- **PROVIDED MATERIAL**
Segment Open

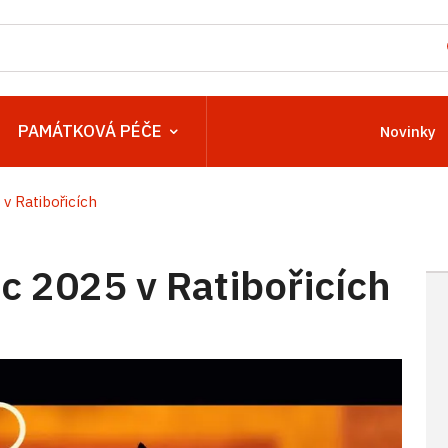
PAMÁTKOVÁ PÉČE
Novinky
 Ratibořicích
 2025 v Ratibořicích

Segment Closed

- **GOAL OF THE EXERCISE**
Apart from its pictures, the material above should be repeated exactly.

- **SOLUTION TO THIS TASK**
PAMÁTKOVÁ PÉČE
Novinky
 Ratibořicích
 2025 v Ratibořicích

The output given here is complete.